Masehur Rehman, a 38-year-old refugee laborer returned home in July from neighboring Iran, to see his entire family blown-up in one such dreadful air raid in Maidan Wardak province.
With obvious agony and powerlessness evident in his exhausted eyes, Rehman told Anadolu Agency his quest for justice continues. “I lost my whole life, my entire family, my wife, four daughters, three sons and nieces in an air raid by the security forces in July."
Rehman said residents in his village are still haunted by the memories of the dearly night raid.
All of these victims were minors, below 18 years of age, he said.
The next month, an identical air raid killed 11 civilians in Paktia province’s Zurmat district.

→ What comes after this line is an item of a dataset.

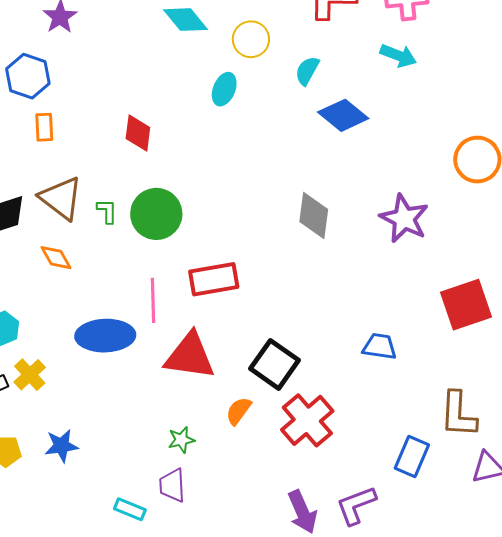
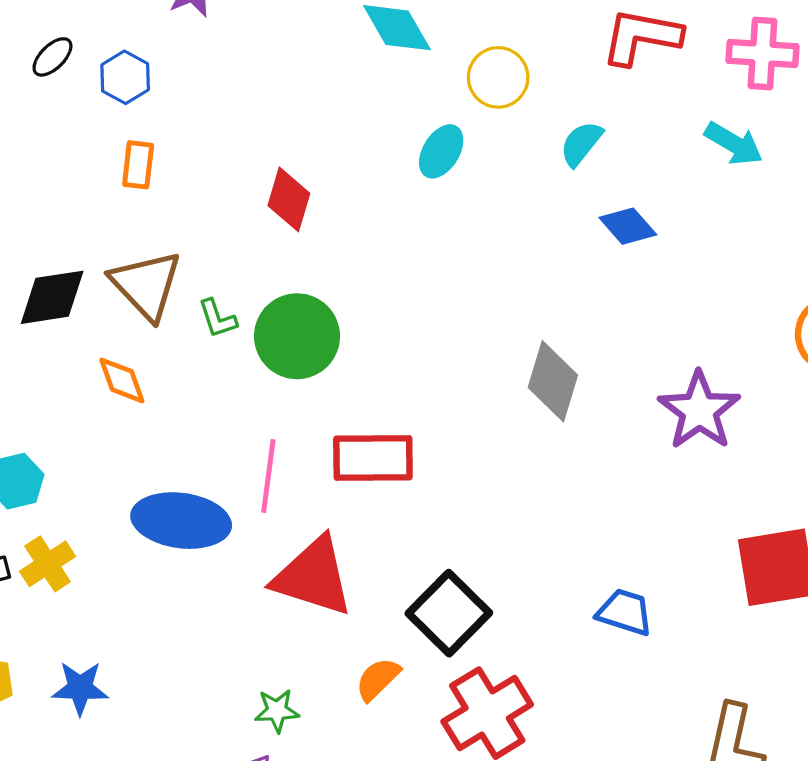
blue hexagon: (28, 76) -> (125, 77), size x0.7
blue diamond: (343, 115) -> (628, 226), size x0.7
green L-shape: (107, 211) -> (217, 318), turned 152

The victims according to local broadcaster Tolo News were identified as: Hayatullah, an employee of Ministry of Education; Mohammad Shafi, a teacher; Ansarullah, a student at Paktia University; Akhtar Mohammad, a student at Kabul University; Mohammad Asif, principal of Dawlat Khan School in Zurmat; Inam, a madrassa student, Rahmatullah, Hekmatullah and Nusratullah (who are brothers) and Fida Mohammad, Nasrullah and Fathullah, local farmers in the district.

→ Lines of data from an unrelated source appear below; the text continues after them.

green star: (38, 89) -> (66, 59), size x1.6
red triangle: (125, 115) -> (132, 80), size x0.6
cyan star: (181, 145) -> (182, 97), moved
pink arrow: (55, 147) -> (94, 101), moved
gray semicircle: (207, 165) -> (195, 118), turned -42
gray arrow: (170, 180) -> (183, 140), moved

Amid a string of such brazen night raids, Afghan intelligence chief Mohammad Masoum Stanekzai resigned in September. The decision was made in an emergency security meeting chaired by President Ashraf Ghani who ordered an investigation into an operation that left four brothers of a single family killed in Nangarhar province.
The high levels of civilian casualties from operations by the pro-government forces mainly from air and search operations have raised eye-brows across the board.

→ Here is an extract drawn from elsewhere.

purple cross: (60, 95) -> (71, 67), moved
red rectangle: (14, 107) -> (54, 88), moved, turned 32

The center of criticism are the four regional special strike units 01, 02, 03 and 04 as well as the Khost Protection Force, largely recruited, trained, equipped, and overseen by the CIA often having U.S. special forces personnel deployed alongside them during kill-or-capture operations.
Product of Trump strategy
Explaining the dynamics surrounding the evident surge in such night raids, Brig. Retired Mohammad Arif, an Afghan army veteran and defense analyst, told Anadolu Agency, that this rise in violence came on the heels of U.S. President Donald Trump’s South Asia strategy announced in 2017.
"The strategy was focused [...] the aerial operations both by the U.S. and Afghan forces to force the Taliban in coming to the negotiation table,” he said.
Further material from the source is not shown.